The assassination of the US ambassador and three other US embassy staff in Benghazi is a terrible crime and a political disaster by any standard, not just in terms of US – Libyan relations, but Washington’s relations with the entire region.
At the White House, State Department and Pentagon, there are questions being raised whether this is the thanks and gratitude they deserve from a country and people they helped, politically, financially, militarily and security-wise?
Until now, we do not know the true identity of who carried out this heinous crime, however fingers are being pointed at forces comprised of remnants of the Gaddafi regime which are seeking to revenge themselves against the new Libyan government. These forces still possess liquid funds and arms hidden throughout the mountains and caves of Libya’s vast desert regions.
Whilst there is also an unconfirmed theory that a section of the Al Qaeda organization, which last year transferred from Afghanistan and Pakistan to Yemen, have now secured a presence in three other territories, namely Libya, Syria and the Sinai Peninsula.
It is no longer strange to see the black Al Qaeda banner being raised in Yemen or Cairo’s Tahrir Square. It is no coincidence that the assassination of the US ambassador in Benghazi and the huge protests outside the American embassy in Cairo took place on the anniversary of the 9/11 attacks. It is also no surprise that the Al Qaeda flag was raised outside the walls of the US embassy last week.
It is no longer surprising to see, on our television screens, trucks equipped with machine guns manned by mask figures brandishing the black Al Qaeda banner.
Al Qaeda, as a central organization with a unified command in charge of violence and terrorist operations throughout the world, witnessed a huge shift following the killing of its infamous leader Osama Bin Laden.

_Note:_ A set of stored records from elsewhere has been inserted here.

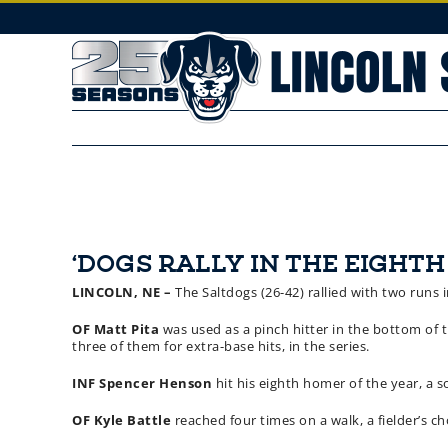
Skip
to
content
‘DOGS RALLY IN THE EIGHTH
LINCOLN, NE –
The Saltdogs (26-42) rallied with two runs i
OF Matt Pita
was used as a pinch hitter in the bottom of th
three of them for extra-base hits, in the series.
INF Spencer Henson
hit his eighth homer of the year, a 
OF Kyle Battle
reached four times on a walk, a fielder’s ch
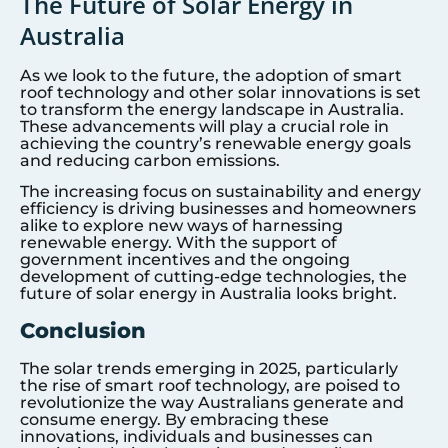
The Future of Solar Energy in
Australia
As we look to the future, the adoption of smart
roof technology and other solar innovations is set
to transform the energy landscape in Australia.
These advancements will play a crucial role in
achieving the country’s renewable energy goals
and reducing carbon emissions.
The increasing focus on sustainability and energy
efficiency is driving businesses and homeowners
alike to explore new ways of harnessing
renewable energy. With the support of
government incentives and the ongoing
development of cutting-edge technologies, the
future of solar energy in Australia looks bright.
Conclusion
The solar trends emerging in 2025, particularly
the rise of smart roof technology, are poised to
revolutionize the way Australians generate and
consume energy. By embracing these
innovations, individuals and businesses can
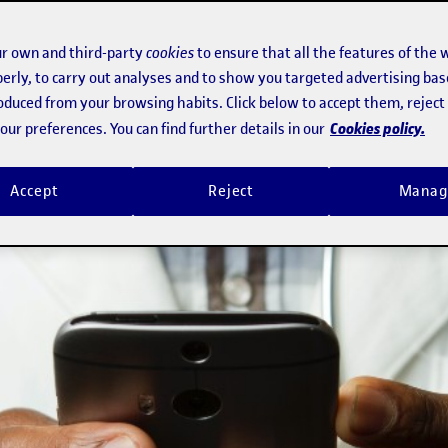
r own and third-party
cookies
to ensure that all the features of the 
erly, to carry out analyses and to show you targeted advertising bas
roduced from your browsing habits. Click below to accept them, rejec
Cookies policy.
ur preferences. You can find further details in our
Accept
Reject
Manag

Today, under Ayman al-Zawahiri, Al Qaeda has begun to follow different approaches based on establishing branches wherever crises are taking place, securing a wide-spread international presence.

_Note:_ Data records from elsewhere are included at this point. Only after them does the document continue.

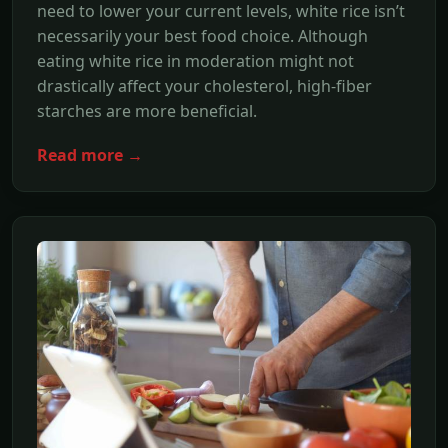
need to lower your current levels, white rice isn’t
necessarily your best food choice. Although
eating white rice in moderation might not
drastically affect your cholesterol, high-fiber
starches are more beneficial.
Read more →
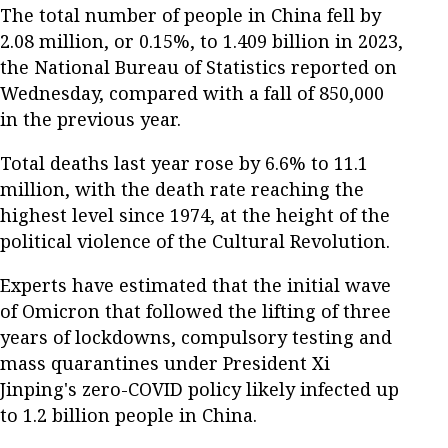
The total number of people in China fell by
2.08 million, or 0.15%, to 1.409 billion in 2023,
the National Bureau of Statistics reported on
Wednesday, compared with a fall of 850,000
in the previous year.
Total deaths last year rose by 6.6% to 11.1
million, with the death rate reaching the
highest level since 1974, at the height of the
political violence of the Cultural Revolution.
Experts have estimated that the initial wave
of Omicron that followed the lifting of three
years of lockdowns, compulsory testing and
mass quarantines under President Xi
Jinping's zero-COVID policy likely infected up
to 1.2 billion people in China.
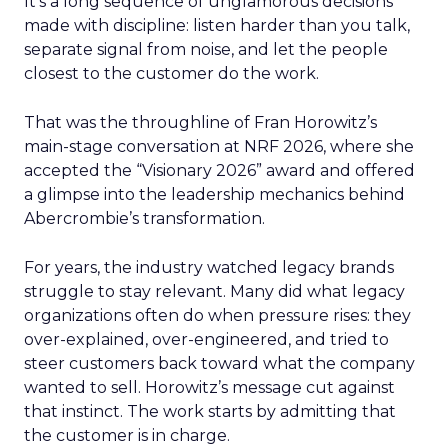
It’s a long sequence of unglamorous decisions
made with discipline: listen harder than you talk,
separate signal from noise, and let the people
closest to the customer do the work.
That was the throughline of Fran Horowitz’s
main-stage conversation at NRF 2026, where she
accepted the “Visionary 2026” award and offered
a glimpse into the leadership mechanics behind
Abercrombie’s transformation.
For years, the industry watched legacy brands
struggle to stay relevant. Many did what legacy
organizations often do when pressure rises: they
over-explained, over-engineered, and tried to
steer customers back toward what the company
wanted to sell. Horowitz’s message cut against
that instinct. The work starts by admitting that
the customer is in charge.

It is very difficult for armies, regimes or conventional intelligence services to deal with this policy and the establishment of new Al Qaeda branches and units across the region.

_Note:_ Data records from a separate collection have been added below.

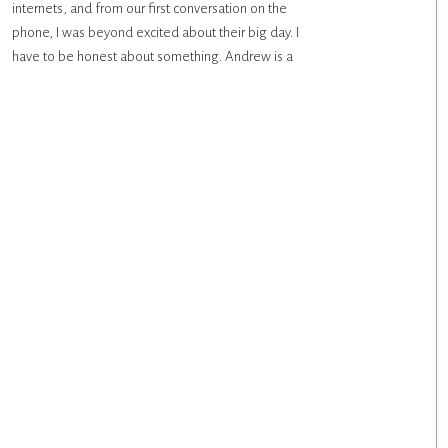
internets, and from our first conversation on the
phone, I was beyond excited about their big day. I
have to be honest about something. Andrew is a
really talented photographer, and although I’ve
photographed many photographer’s weddings, it’s
always […]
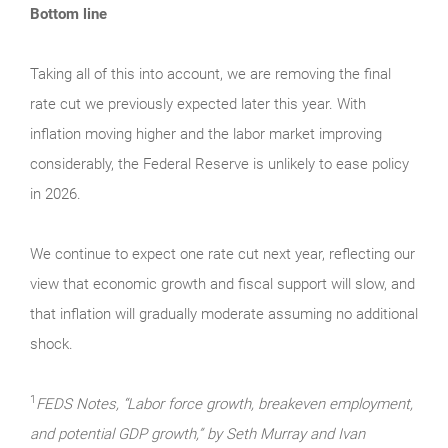
Bottom line
Taking all of this into account, we are removing the final
rate cut we previously expected later this year. With
inflation moving higher and the labor market improving
considerably, the Federal Reserve is unlikely to ease policy
in 2026.
We continue to expect one rate cut next year, reflecting our
view that economic growth and fiscal support will slow, and
that inflation will gradually moderate assuming no additional
shock.
1
FEDS Notes, “Labor force growth, breakeven employment,
and potential GDP growth,” by Seth Murray and Ivan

This situation will create a state of turmoil and chaos that cannot be controlled, not just during the era of the Arab Spring, but following this.
The current assassination attempts against Yemeni officials following regime change, the Benghazi operation following the collapse of the Gaddafi regime and the protests outside of the US embassy after Mursi came to power, represent evidence that Al Qaeda lives on as a new chapter in the post-Arab Spring era.